= Chicago stepping =

American urban dance

Chicago-Style Stepping (also known as Steppin') is a dance that originated in Chicago and continues to evolve nationwide and overseas, while defining its unique style and culture. within urban community. "Chicago-Style Stepping" makes reference to other urban styles of dance found throughout the United States in urban enclaves such as Detroit, Cleveland, Baltimore and Washington, D.C.

== Origins ==
Stepping is a partner dances that began in Chicago during the big band era came from the east coast Swing dances the Jitter Bug and the Lindy Hop. The Bop emerged in the late 1950s and 1960s when dancing at clubs and ballrooms flourished in the city. The Bop was directly influenced by the music of Chess Records and Motown Records. The basic pattern of the Chicago Bop was like most 6 count Swing dances. The Chicago Bop Style was similar to the "Philly Bop" as seen on the American Bandstand television show. The youth of the late 60's in the high schools of Chicago began changing the movement of the partner dance from a circular rotation to a straight line featuring a north and south pattern. During the 60's Chicagoans did not refer to the partner dance as bopping or stepping instead people simply said they were "dancing" however all dancers of that era acknowledged the Chicago Bop as the original dance. The basic characteristics of the Chicago Bop was smooth, cool, less acrobatic and done with one hand. In 1971 with the release of the JB's song entitled "Gimmie Some More" the younger generation of dancers created another variation of the partner which was called "The New Bop". The NEW BOP is the foundation of what is known as Stepping Today. With music fueled by the JB's, the youth from the streets of Chicago changed the pattern of the partner dance from one hand to 2 hands and the body motion from front to back to side to side. Years later, in 1974 a DJ/Prompter by the name of Sam Chatman saw a couple dancing and when the two separated Sam announced during the party "it looks like they are "Stepping" and the name Stepping became popular for the partner dance.

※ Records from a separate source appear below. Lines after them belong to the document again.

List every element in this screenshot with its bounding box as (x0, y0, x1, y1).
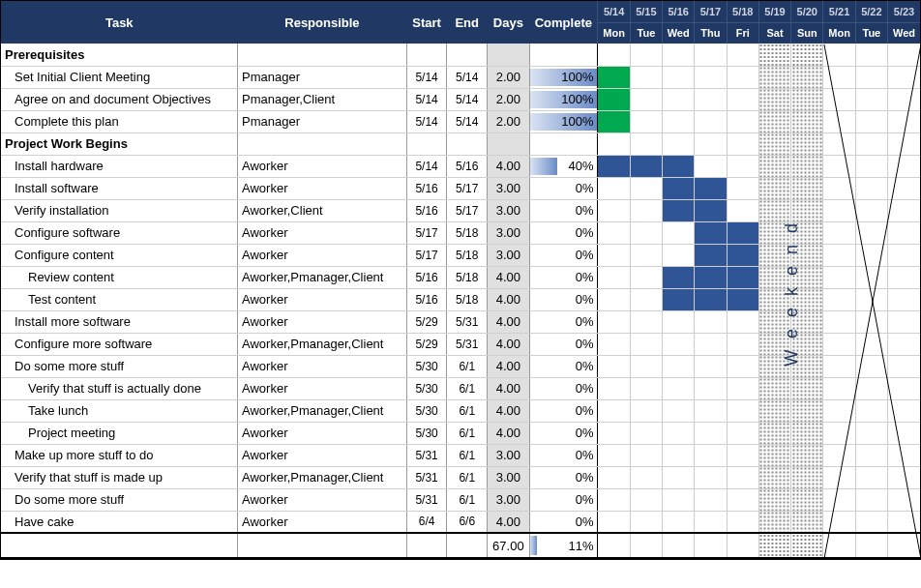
task-row[interactable]: Install more softwareAworker5/295/314.00… (1, 310, 920, 333)
task-start[interactable]: 5/16 (406, 199, 447, 221)
task-days[interactable] (488, 132, 530, 155)
task-row[interactable]: Configure more softwareAworker,Pmanager,… (1, 333, 920, 355)
task-days[interactable]: 3.00 (488, 444, 530, 466)
header-dow[interactable]: Fri (727, 22, 758, 44)
task-responsible[interactable]: Aworker (238, 444, 407, 466)
task-name[interactable]: Take lunch (1, 399, 238, 422)
task-start[interactable]: 5/17 (406, 244, 447, 266)
task-name[interactable]: Verify that stuff is made up (1, 466, 238, 488)
header-dow[interactable]: Wed (663, 22, 695, 44)
task-start[interactable]: 5/16 (406, 266, 447, 288)
task-responsible[interactable]: Aworker (238, 244, 407, 266)
task-responsible[interactable]: Aworker (238, 155, 407, 177)
task-complete[interactable]: 100% (529, 88, 598, 110)
task-days[interactable]: 4.00 (488, 155, 530, 177)
task-name[interactable]: Verify installation (1, 199, 238, 221)
task-complete[interactable]: 0% (529, 310, 598, 333)
task-days[interactable]: 4.00 (488, 422, 530, 444)
task-name[interactable]: Configure content (1, 244, 238, 266)
header-date[interactable]: 5/22 (855, 1, 887, 22)
task-name[interactable]: Make up more stuff to do (1, 444, 238, 466)
task-end[interactable]: 6/1 (447, 466, 488, 488)
task-days[interactable]: 3.00 (488, 466, 530, 488)
task-responsible[interactable]: Pmanager (238, 110, 407, 132)
task-responsible[interactable]: Pmanager (238, 66, 407, 88)
task-end[interactable]: 6/1 (447, 355, 488, 377)
task-end[interactable]: 5/17 (447, 199, 488, 221)
task-complete[interactable]: 40% (529, 155, 598, 177)
task-start[interactable]: 5/17 (406, 221, 447, 244)
task-days[interactable]: 3.00 (488, 177, 530, 199)
header-days[interactable]: Days (488, 1, 530, 44)
task-start[interactable]: 5/14 (406, 110, 447, 132)
header-date[interactable]: 5/14 (598, 1, 630, 22)
task-days[interactable]: 4.00 (488, 310, 530, 333)
task-end[interactable]: 5/14 (447, 110, 488, 132)
header-date[interactable]: 5/18 (727, 1, 758, 22)
task-row[interactable]: Verify installationAworker,Client5/165/1… (1, 199, 920, 221)
task-days[interactable]: 3.00 (488, 488, 530, 511)
task-end[interactable] (447, 44, 488, 66)
task-days[interactable]: 4.00 (488, 266, 530, 288)
task-row[interactable]: Agree on and document ObjectivesPmanager… (1, 88, 920, 110)
task-start[interactable]: 5/16 (406, 288, 447, 310)
task-row[interactable]: Install hardwareAworker5/145/164.0040% (1, 155, 920, 177)
group-row[interactable]: Prerequisites (1, 44, 920, 66)
task-row[interactable]: Have cakeAworker6/46/64.000% (1, 511, 920, 533)
task-end[interactable]: 5/18 (447, 221, 488, 244)
header-dow[interactable]: Thu (695, 22, 727, 44)
header-dow[interactable]: Sat (758, 22, 790, 44)
task-name[interactable]: Project Work Begins (1, 132, 238, 155)
header-end[interactable]: End (447, 1, 488, 44)
task-end[interactable]: 6/1 (447, 377, 488, 399)
task-start[interactable]: 5/14 (406, 88, 447, 110)
task-responsible[interactable]: Aworker (238, 177, 407, 199)
task-responsible[interactable]: Aworker,Pmanager,Client (238, 266, 407, 288)
task-name[interactable]: Review content (1, 266, 238, 288)
task-row[interactable]: Project meetingAworker5/306/14.000% (1, 422, 920, 444)
task-end[interactable]: 6/6 (447, 511, 488, 533)
header-dow[interactable]: Tue (630, 22, 662, 44)
task-complete[interactable]: 0% (529, 399, 598, 422)
task-start[interactable]: 5/14 (406, 155, 447, 177)
task-complete[interactable]: 0% (529, 333, 598, 355)
task-start[interactable] (406, 132, 447, 155)
task-name[interactable]: Prerequisites (1, 44, 238, 66)
task-row[interactable]: Set Initial Client MeetingPmanager5/145/… (1, 66, 920, 88)
task-name[interactable]: Configure software (1, 221, 238, 244)
task-responsible[interactable]: Aworker,Pmanager,Client (238, 333, 407, 355)
header-task[interactable]: Task (1, 1, 238, 44)
task-name[interactable]: Install hardware (1, 155, 238, 177)
header-dow[interactable]: Sun (791, 22, 823, 44)
task-start[interactable]: 5/29 (406, 310, 447, 333)
task-start[interactable]: 5/30 (406, 377, 447, 399)
task-responsible[interactable]: Aworker,Pmanager,Client (238, 466, 407, 488)
task-complete[interactable]: 0% (529, 288, 598, 310)
task-responsible[interactable]: Aworker (238, 422, 407, 444)
task-responsible[interactable]: Aworker,Pmanager,Client (238, 399, 407, 422)
task-days[interactable]: 4.00 (488, 399, 530, 422)
task-name[interactable]: Complete this plan (1, 110, 238, 132)
task-start[interactable]: 5/31 (406, 488, 447, 511)
task-start[interactable]: 5/14 (406, 66, 447, 88)
task-row[interactable]: Verify that stuff is actually doneAworke… (1, 377, 920, 399)
task-name[interactable]: Test content (1, 288, 238, 310)
task-row[interactable]: Install softwareAworker5/165/173.000% (1, 177, 920, 199)
header-date[interactable]: 5/21 (823, 1, 855, 22)
task-name[interactable]: Agree on and document Objectives (1, 88, 238, 110)
task-responsible[interactable]: Aworker (238, 355, 407, 377)
task-row[interactable]: Take lunchAworker,Pmanager,Client5/306/1… (1, 399, 920, 422)
task-responsible[interactable]: Aworker (238, 377, 407, 399)
header-date[interactable]: 5/15 (630, 1, 662, 22)
task-row[interactable]: Review contentAworker,Pmanager,Client5/1… (1, 266, 920, 288)
task-complete[interactable]: 100% (529, 66, 598, 88)
task-end[interactable]: 5/14 (447, 66, 488, 88)
task-row[interactable]: Configure contentAworker5/175/183.000% (1, 244, 920, 266)
task-responsible[interactable]: Aworker (238, 310, 407, 333)
task-responsible[interactable]: Aworker (238, 488, 407, 511)
task-row[interactable]: Complete this planPmanager5/145/142.0010… (1, 110, 920, 132)
task-end[interactable]: 5/31 (447, 310, 488, 333)
header-date[interactable]: 5/19 (758, 1, 790, 22)
task-complete[interactable]: 0% (529, 177, 598, 199)
task-days[interactable] (488, 44, 530, 66)
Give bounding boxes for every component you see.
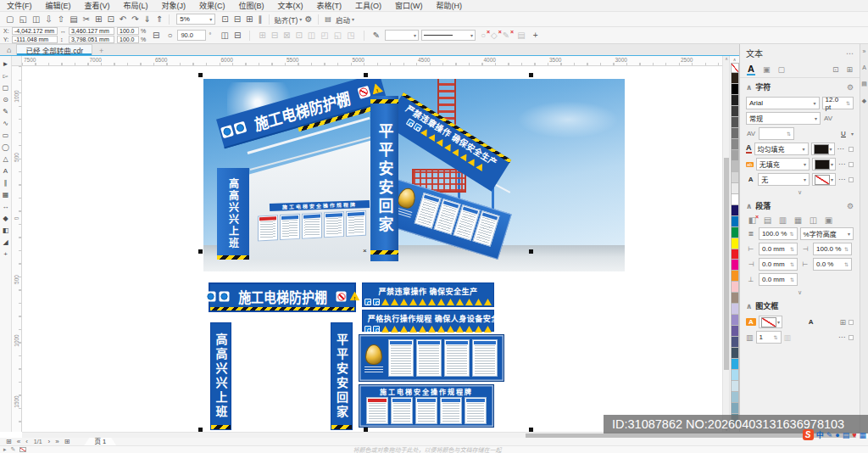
show-rulers-icon[interactable]: ⊟ [231, 15, 243, 24]
connector-tool[interactable]: ◆ [0, 213, 11, 224]
flat-vertical-banner-left[interactable]: 高高兴兴上班 [210, 322, 231, 430]
flat-vertical-banner-right[interactable]: 平平安安回家 [331, 322, 353, 430]
text-tool[interactable]: A [0, 165, 11, 176]
spinner-icon[interactable]: ⇅ [844, 246, 849, 252]
clear-effects-icon[interactable]: ◇ [488, 31, 500, 40]
ime-favorite-icon[interactable]: ♥ [852, 431, 856, 439]
selection-handle[interactable] [529, 249, 533, 254]
docker-collapse-icon[interactable]: » [863, 48, 866, 54]
guidelines-icon[interactable]: ∥ [256, 15, 265, 24]
outline-width-select[interactable]: ▾ [385, 30, 419, 41]
new-document-icon[interactable]: ▢ [3, 15, 16, 24]
color-swatch[interactable] [731, 193, 739, 205]
ime-pen-icon[interactable]: ✎ [826, 431, 833, 439]
menu-item[interactable]: 窗口(W) [388, 0, 430, 12]
outline-color-swatch[interactable]: ▾ [812, 173, 836, 186]
color-swatch[interactable] [731, 336, 739, 348]
selection-handle[interactable] [364, 73, 368, 77]
toggle-checkbox[interactable] [849, 320, 854, 325]
zoom-tool[interactable]: ⊙ [0, 94, 11, 105]
color-swatch[interactable] [731, 303, 739, 315]
frame-color-swatch[interactable]: ▾ [759, 316, 782, 328]
alignment-button[interactable]: ◫ [807, 215, 820, 225]
font-family-select[interactable]: Arial▾ [746, 97, 820, 109]
intersect-icon[interactable]: ◰ [318, 31, 331, 40]
scale-x-field[interactable]: 100.0 [117, 27, 139, 35]
polygon-tool[interactable]: △ [0, 154, 11, 165]
color-swatch[interactable] [731, 369, 739, 381]
color-swatch[interactable] [731, 270, 739, 282]
color-swatch[interactable] [731, 138, 739, 150]
next-page-icon[interactable]: › [46, 439, 53, 445]
page-list-icon[interactable]: ⊞ [62, 439, 73, 445]
pick-tool[interactable]: ► [0, 59, 11, 70]
toggle-checkbox[interactable] [849, 162, 854, 167]
symbols-docker-tab-icon[interactable]: ◆ [862, 98, 866, 104]
open-icon[interactable]: ◱ [16, 15, 29, 24]
menu-item[interactable]: 位图(B) [232, 0, 271, 12]
page-tab[interactable]: 页 1 [84, 438, 116, 445]
flip-horizontal-icon[interactable]: ◫ [218, 31, 231, 40]
docker-menu-icon[interactable]: ⋯ [846, 49, 854, 58]
rectangle-tool[interactable]: ▭ [0, 130, 11, 141]
section-gear-icon[interactable]: ⚙ [847, 83, 854, 92]
paste-icon[interactable]: ⊡ [104, 15, 116, 24]
simplify-icon[interactable]: ◱ [331, 31, 344, 40]
menu-item[interactable]: 文本(X) [271, 0, 310, 12]
text-wrap-icon[interactable]: ▤ [515, 31, 527, 40]
shape-tool[interactable]: ▻ [0, 70, 11, 81]
outline-type-select[interactable]: 无▾ [758, 173, 810, 186]
spinner-icon[interactable]: ⇅ [790, 261, 794, 267]
cut-icon[interactable]: ✂ [81, 15, 92, 24]
selection-handle[interactable] [529, 73, 533, 77]
interactive-fill-tool[interactable]: ◢ [0, 237, 11, 248]
menu-item[interactable]: 效果(C) [192, 0, 232, 12]
scale-y-field[interactable]: 100.0 [117, 36, 139, 43]
add-tool-button[interactable]: + [0, 249, 11, 260]
document-tab[interactable]: 已经 全部转曲.cdr [16, 44, 92, 55]
color-swatch[interactable] [731, 149, 739, 161]
spinner-icon[interactable]: ⇅ [787, 131, 791, 137]
flat-title-banner[interactable]: 施工电梯防护棚 ! [209, 282, 356, 312]
color-swatch[interactable] [731, 94, 739, 106]
menu-item[interactable]: 工具(O) [348, 0, 388, 12]
color-swatch[interactable] [731, 105, 739, 117]
flat-bell-panel[interactable] [359, 334, 504, 382]
more-options-icon[interactable]: ⋯ [838, 333, 846, 341]
ime-chinese-icon[interactable]: 中 [816, 429, 824, 440]
color-swatch[interactable] [731, 204, 739, 216]
ime-grid-icon[interactable]: ▦ [859, 431, 866, 439]
collapse-icon[interactable]: ∧ [746, 202, 752, 210]
collapse-icon[interactable]: ∧ [746, 302, 752, 310]
color-swatch[interactable] [731, 215, 739, 227]
color-swatch[interactable] [731, 402, 739, 414]
color-swatch[interactable] [731, 380, 739, 392]
spinner-icon[interactable]: ⇅ [846, 100, 850, 106]
print-icon[interactable]: ▤ [67, 15, 80, 24]
new-document-tab-button[interactable]: + [92, 47, 110, 55]
menu-item[interactable]: 布局(L) [117, 0, 155, 12]
rotation-angle-field[interactable]: 90.0 [177, 30, 206, 41]
dimension-tool[interactable]: ↔ [0, 201, 11, 212]
tab-frame-icon[interactable]: ▢ [777, 65, 785, 74]
clear-transform-icon[interactable]: ✎ [500, 31, 512, 40]
indent-right-field[interactable]: 0.0 mm⇅ [759, 258, 798, 271]
first-line-indent-field[interactable]: 0.0 mm⇅ [759, 273, 798, 286]
line-style-select[interactable]: ▾ [421, 30, 476, 41]
color-swatch[interactable] [731, 226, 739, 238]
alignment-button[interactable]: ▤ [761, 215, 774, 225]
flat-slogan-banner-1[interactable]: 严禁违章操作 确保安全生产 [362, 282, 494, 307]
text-docker-tab-icon[interactable]: A [862, 64, 866, 70]
trim-icon[interactable]: ◫ [305, 31, 318, 40]
color-swatch[interactable] [731, 391, 739, 403]
spinner-icon[interactable]: ⇅ [790, 277, 794, 282]
weld-icon[interactable]: ⊡ [292, 31, 304, 40]
menu-item[interactable]: 编辑(E) [39, 0, 78, 12]
ruler-origin-corner[interactable] [12, 56, 22, 66]
first-page-icon[interactable]: « [14, 439, 23, 445]
menu-item[interactable]: 文件(F) [0, 0, 39, 12]
fill-status-swatch[interactable] [19, 447, 26, 452]
group-icon[interactable]: ◳ [344, 31, 357, 40]
color-swatch[interactable] [731, 116, 739, 128]
last-page-icon[interactable]: » [53, 439, 61, 445]
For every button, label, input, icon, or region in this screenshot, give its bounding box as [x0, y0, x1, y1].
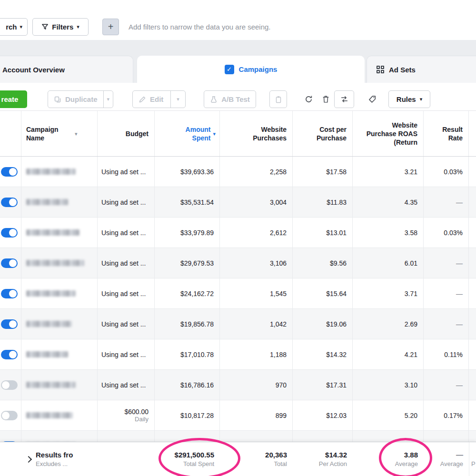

The term Chicago "Bop" was used to describe the dance form by Chicagoans until the early 1970s. Prior to that time "Bop" was a universally known term with its origin beginning sometime between 1945 & 1950 to express music and dance. The dance known as Chicago Stepping' evolved from the New Bop and is more likely a derivative of several east coast swing dances. No published syllabuses exist for the dance. Chicago-Style Stepping is an exclusive local dance and gained a foothold on radio in 1989 when a local radio station, WVAZ (102.7 FM) began playing music on Saturday Night. Prior to commercial radio expressing interest in "Steppers" music a college radio station WKKC FM 89.3 in 1975 began programming with Steppers Music.

=== Popularity ===
Stepping in Chicago goes back to the late 1940s early 1950s. Originally called Bopping, it evolved with soul music. Stepping remained popular, even as Hip Hop and Rap music came along, and is mainstream in urban dance.

Artist such as Grover Washington, Jr.; Michael Jackson; Earth, Wind and Fire; Average White Band; and especially James Brown (J.B.'s Mono-rail) all had hot stepping tunes aside from many others.

R. Kelly's songs Step in The Name of Love released in 2003 and Happy People released in 2004 had videos that featured Stepping which helped move the dance into the national mainstream culture.